▶ [YOUR INSTRUCTIONS] Every line containing the string "зависимости" is to be copied from the records.

(Extracted page text data)

◆ ◆ ◆ ◆ ◆

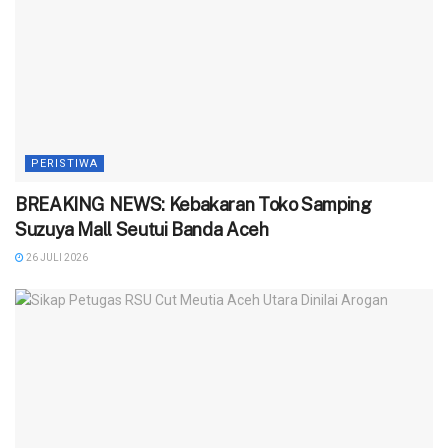
PERISTIWA
BREAKING NEWS: Kebakaran Toko Samping
Suzuya Mall Seutui Banda Aceh
26 JULI 2026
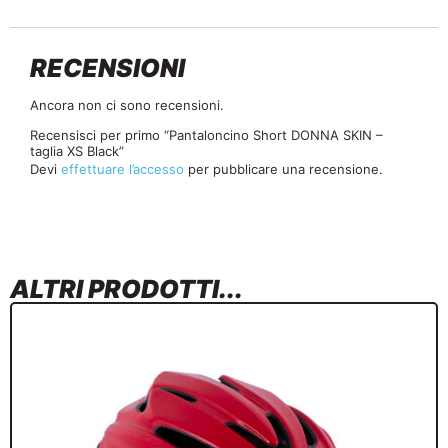
RECENSIONI
Ancora non ci sono recensioni.
Recensisci per primo “Pantaloncino Short DONNA SKIN –
taglia XS Black”
Devi
effettuare l’accesso
per pubblicare una recensione.
ALTRI PRODOTTI...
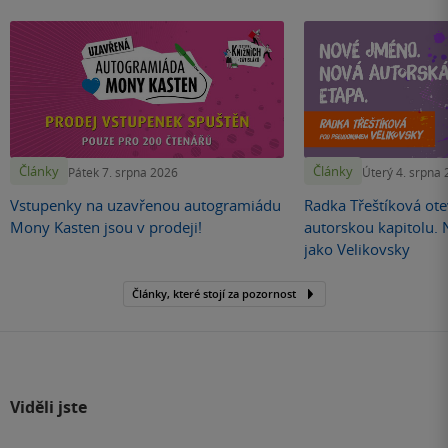
Články
Články
Pátek 7. srpna 2026
Úterý 4. srpna
Vstupenky na uzavřenou autogramiádu
Radka Třeštíková otev
Mony Kasten jsou v prodeji!
autorskou kapitolu.
jako Velikovsky
Články, které stojí za pozornost
Viděli jste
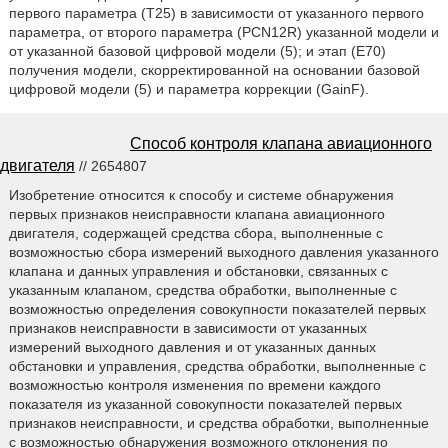
первого параметра (Т25) в зависимости от указанного первого
параметра, от второго параметра (PCN12R) указанной модели и
от указанной базовой цифровой модели (5); и этап (Е70)
получения модели, скорректированной на основании базовой
цифровой модели (5) и параметра коррекции (GainF).
Способ контроля клапана авиационного
двигателя
// 2654807
Изобретение относится к способу и системе обнаружения
первых признаков неисправности клапана авиационного
двигателя, содержащей средства сбора, выполненные с
возможностью сбора измерений выходного давления указанного
клапана и данных управления и обстановки, связанных с
указанным клапаном, средства обработки, выполненные с
возможностью определения совокупности показателей первых
признаков неисправности в зависимости от указанных
измерений выходного давления и от указанных данных
обстановки и управления, средства обработки, выполненные с
возможностью контроля изменения по времени каждого
показателя из указанной совокупности показателей первых
признаков неисправности, и средства обработки, выполненные
с возможностью обнаружения возможного отклонения по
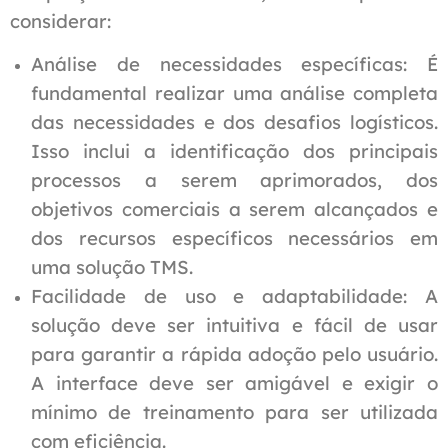
considerar:
Análise de necessidades específicas: É
fundamental realizar uma análise completa
das necessidades e dos desafios logísticos.
Isso inclui a identificação dos principais
processos a serem aprimorados, dos
objetivos comerciais a serem alcançados e
dos recursos específicos necessários em
uma solução TMS.
Facilidade de uso e adaptabilidade: A
solução deve ser intuitiva e fácil de usar
para garantir a rápida adoção pelo usuário.
A interface deve ser amigável e exigir o
mínimo de treinamento para ser utilizada
com eficiência.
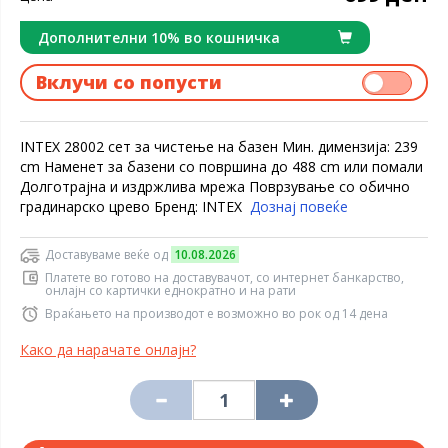
Дополнителни 10% во кошничка
Вклучи со попусти
INTEX 28002 сет за чистење на базен Мин. димензија: 239
cm Наменет за базени со површина до 488 cm или помали
Долготрајна и издржлива мрежа Поврзување со обично
градинарско црево Бренд: INTEX
Дознај повеќе
Доставуваме веќе од
10.08.2026
Платете во готово на доставувачот, со интернет банкарство,
онлајн со картички еднократно и на рати
Враќањето на производот е возможно во рок од 14 дена
Како да нарачате онлајн?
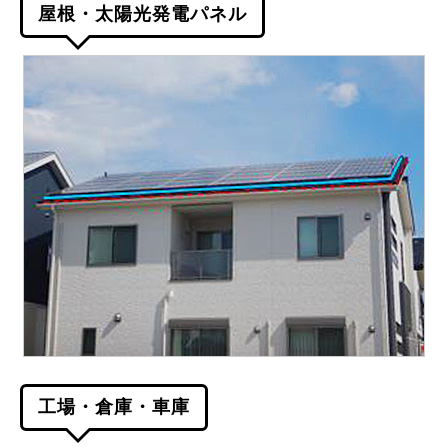
屋根・太陽光発電パネル
工場・倉庫・車庫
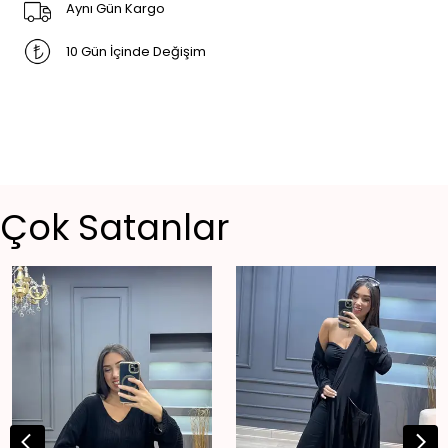
Aynı Gün Kargo
10 Gün İçinde Değişim
Çok Satanlar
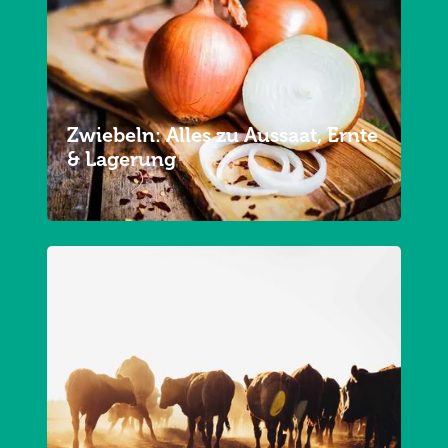
Zwiebeln: Alles zu Aussaat, Ernte
& Lagerung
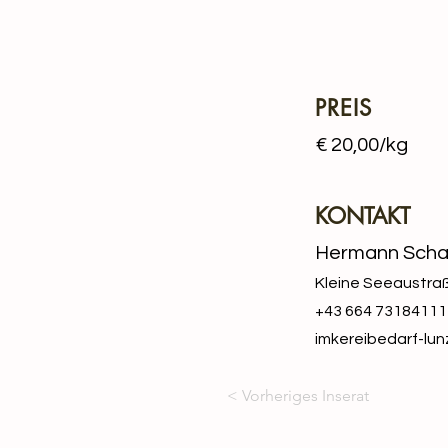
PREIS
€ 20,00/kg
KONTAKT
Hermann Scha
Kleine Seeaustraß
+43 664 73184111
imkereibedarf-lu
< Vorheriges Inserat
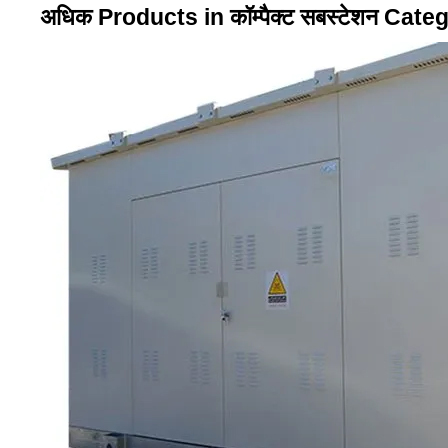
अधिक Products in कॉम्पैक्ट सबस्टेशन Cate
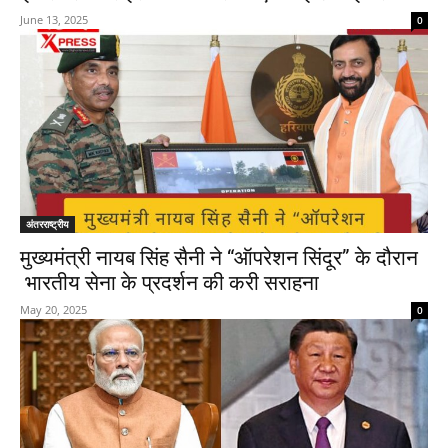
June 13, 2025
0
अंतरराष्ट्रीय
मुख्यमंत्री नायब सिंह सैनी ने “ऑपरेशन सिंदूर” के दौरान
भारतीय सेना के प्रदर्शन की करी सराहना
May 20, 2025
0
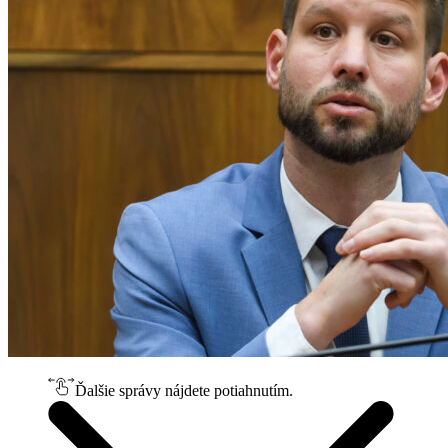
Ďalšie správy nájdete potiahnutím.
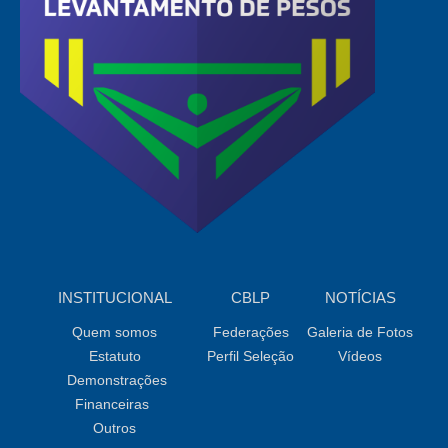
INSTITUCIONAL
CBLP
NOTÍCIAS
Quem somos
Federações
Galeria de Fotos
Estatuto
Perfil Seleção
Vídeos
Demonstrações
Financeiras
Outros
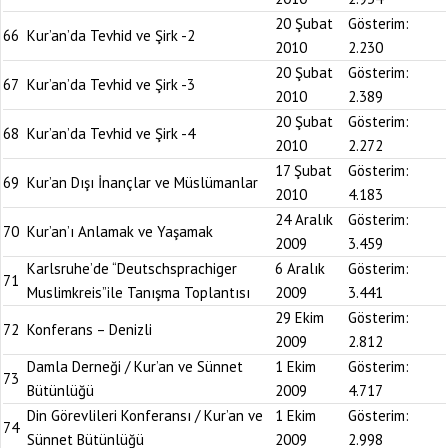
20 Şubat
Gösterim:
66
Kur’an’da Tevhid ve Şirk -2
2010
2.230
20 Şubat
Gösterim:
67
Kur’an’da Tevhid ve Şirk -3
2010
2.389
20 Şubat
Gösterim:
68
Kur’an’da Tevhid ve Şirk -4
2010
2.272
17 Şubat
Gösterim:
69
Kur’an Dışı İnançlar ve Müslümanlar
2010
4.183
24 Aralık
Gösterim:
70
Kur’an’ı Anlamak ve Yaşamak
2009
3.459
Karlsruhe’de “Deutschsprachiger
6 Aralık
Gösterim:
71
Muslimkreis”ile Tanışma Toplantısı
2009
3.441
29 Ekim
Gösterim:
72
Konferans – Denizli
2009
2.812
Damla Derneği / Kur’an ve Sünnet
1 Ekim
Gösterim:
73
Bütünlüğü
2009
4.717
Din Görevlileri Konferansı / Kur’an ve
1 Ekim
Gösterim:
74
Sünnet Bütünlüğü
2009
2.998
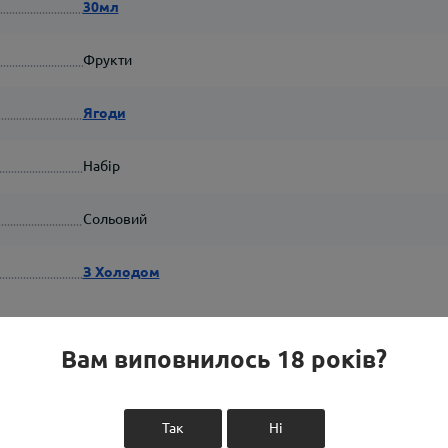
30мл
Фрукти
Ягоди
Набір
Сольовий
З Холодом
Вам виповнилось 18 років?
Так
Ні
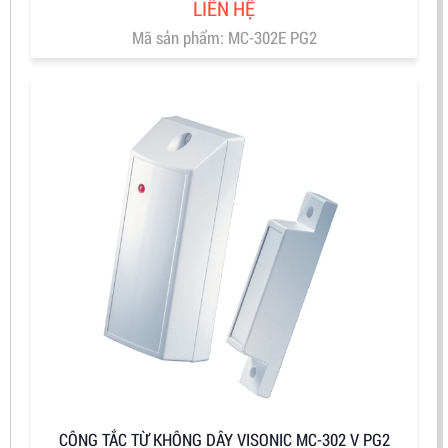
LIÊN HỆ
Mã sản phẩm: MC-302E PG2
CÔNG TẮC TỪ KHÔNG DÂY VISONIC MC-302 V PG2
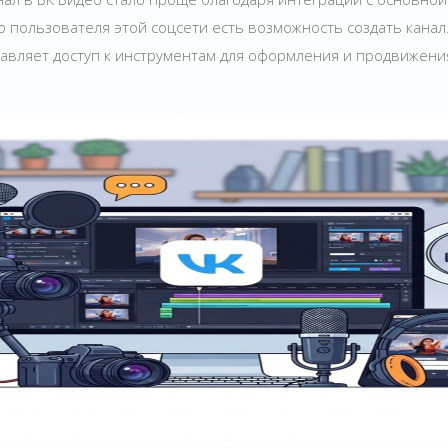
о пользователя этой соцсети есть возможность создать канал.
авляет доступ к инструментам для оформления и продвижения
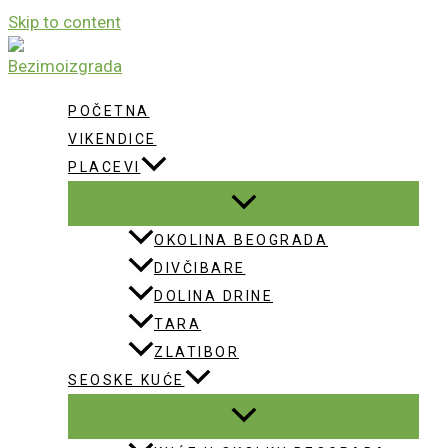
Skip to content
POČETNA
VIKENDICE
PLACEVI
OKOLINA BEOGRADA
DIVČIBARE
DOLINA DRINE
TARA
ZLATIBOR
SEOSKE KUĆE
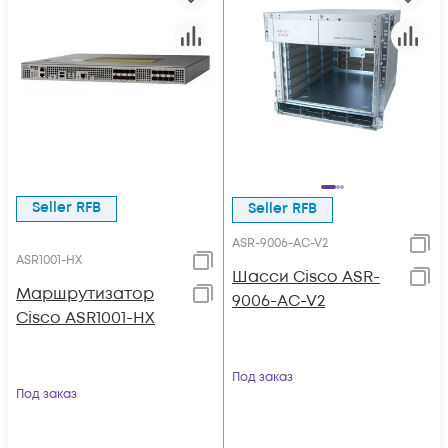
Seller RFB
Seller RFB
ASR-9006-AC-V2
ASR1001-HХ
Шасси Cisco ASR-
Маршрутизатор
9006-AC-V2
Cisco ASR1001-HX
Под заказ
Под заказ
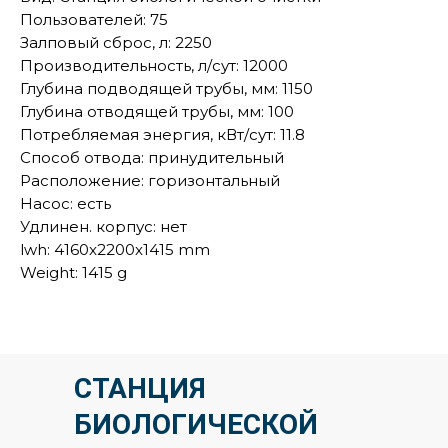
Пользователей: 75
Залповый сброс, л: 2250
Производительность, л/сут: 12000
Глубина подводящей трубы, мм: 1150
Глубина отводящей трубы, мм: 100
Потребляемая энергия, кВт/сут: 11.8
Способ отвода: принудительный
Расположение: горизонтальный
Насос: есть
Удлинен. корпус: нет
lwh: 4160x2200x1415 mm
Weight: 1415 g
СТАНЦИЯ
БИОЛОГИЧЕСКОЙ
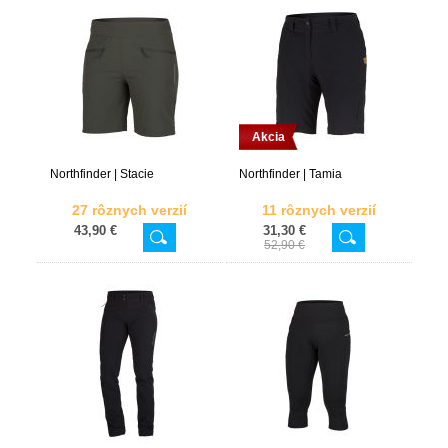
Akcia
Northfinder | Stacie
Northfinder | Tamia
27 rôznych verzií
11 rôznych verzií
43,90 €
31,30 €
52,90 €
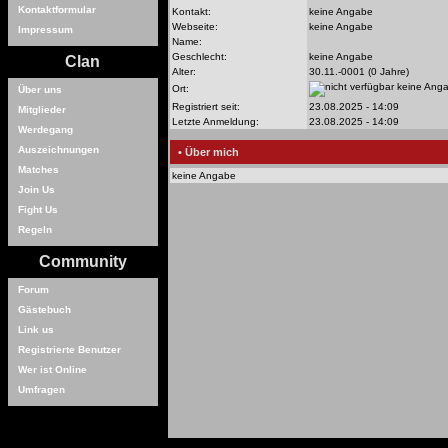
Kontaktformular
Kontakt:
keine Angabe
Webseite:
keine Angabe
Impressum
Name:
Geschlecht:
keine Angabe
Clan
Alter:
30.11.-0001 (0 Jahre)
keine Ang
Ort:
Über uns
Registriert seit:
23.08.2025 - 14:09
Mitglieder
Letzte Anmeldung:
23.08.2025 - 14:09
Werdegang
Auszeichnungen
• Über mich
Matches
keine Angabe
Join Us
Fight Us
Regeln
Community
Forum
Gästebuch
Link us
Registrierte Benutzer
Wer ist Online
Umfragen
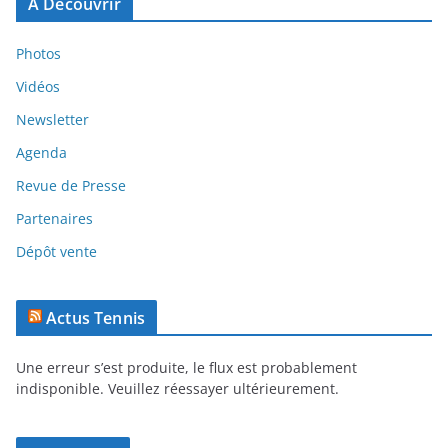
A Découvrir
Photos
Vidéos
Newsletter
Agenda
Revue de Presse
Partenaires
Dépôt vente
Actus Tennis
Une erreur s’est produite, le flux est probablement
indisponible. Veuillez réessayer ultérieurement.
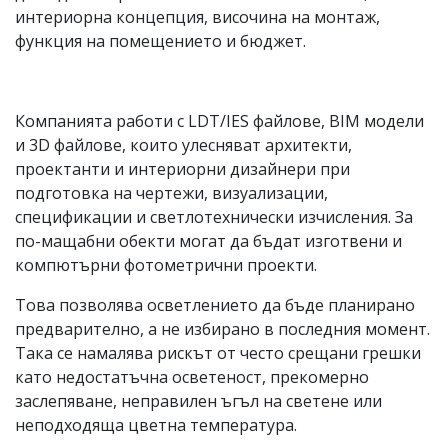
интериорна концепция, височина на монтаж,
функция на помещението и бюджет.
Компанията работи с LDT/IES файлове, BIM модели
и 3D файлове, които улесняват архитекти,
проектанти и интериорни дизайнери при
подготовка на чертежи, визуализации,
спецификации и светлотехнически изчисления. За
по-мащабни обекти могат да бъдат изготвени и
компютърни фотометрични проекти.
Това позволява осветлението да бъде планирано
предварително, а не избирано в последния момент.
Така се намалява рискът от често срещани грешки
като недостатъчна осветеност, прекомерно
заслепяване, неправилен ъгъл на светене или
неподходяща цветна температура.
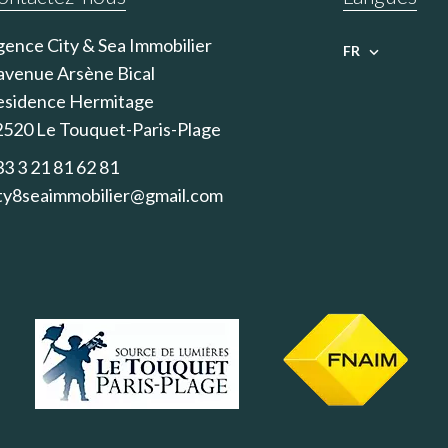
ence City & Sea Immobilier
FR
avenue Arsène Bical
esidence Hermitage
2520
Le Touquet-Paris-Plage
3 3 21 81 62 81
ity8seaimmobilier@gmail.com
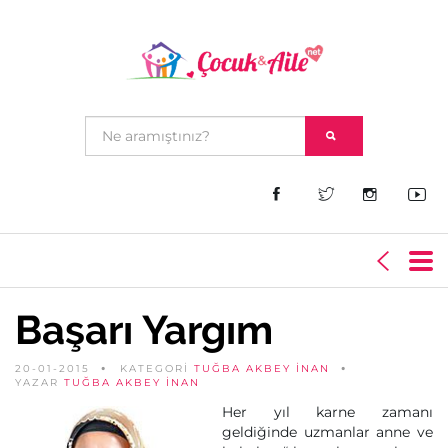
Başarı Yargım
20-01-2015
KATEGORİ
TUĞBA AKBEY İNAN
YAZAR
TUĞBA AKBEY İNAN
Her yıl karne zamanı
geldiğinde uzmanlar anne ve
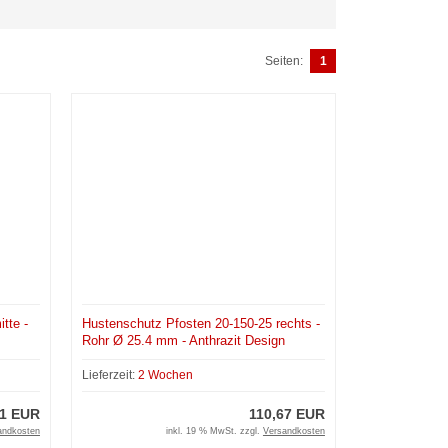
Seiten:
1
tte -
Hustenschutz Pfosten 20-150-25 rechts -
Rohr Ø 25.4 mm - Anthrazit Design
Lieferzeit:
2 Wochen
01 EUR
110,67 EUR
andkosten
inkl. 19 % MwSt. zzgl.
Versandkosten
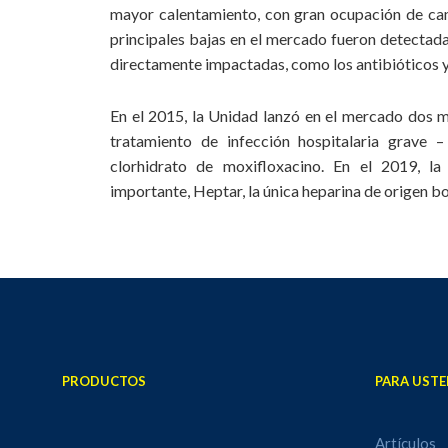
mayor calentamiento, con gran ocupación de ca
principales bajas en el mercado fueron detectada
directamente impactadas, como los antibióticos y
En el 2015, la Unidad lanzó en el mercado dos m
tratamiento de infección hospitalaria grave – 
clorhidrato de moxifloxacino. En el 2019, l
importante, Heptar, la única heparina de origen 
PRODUCTOS
PARA USTE
Artículos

◆ ◆ ◆ ◆ ◆

▶ [REPLY TO THE TASK]
первого параметра (Т25) в зависимости от указанного первого
признаков неисправности в зависимости от указанных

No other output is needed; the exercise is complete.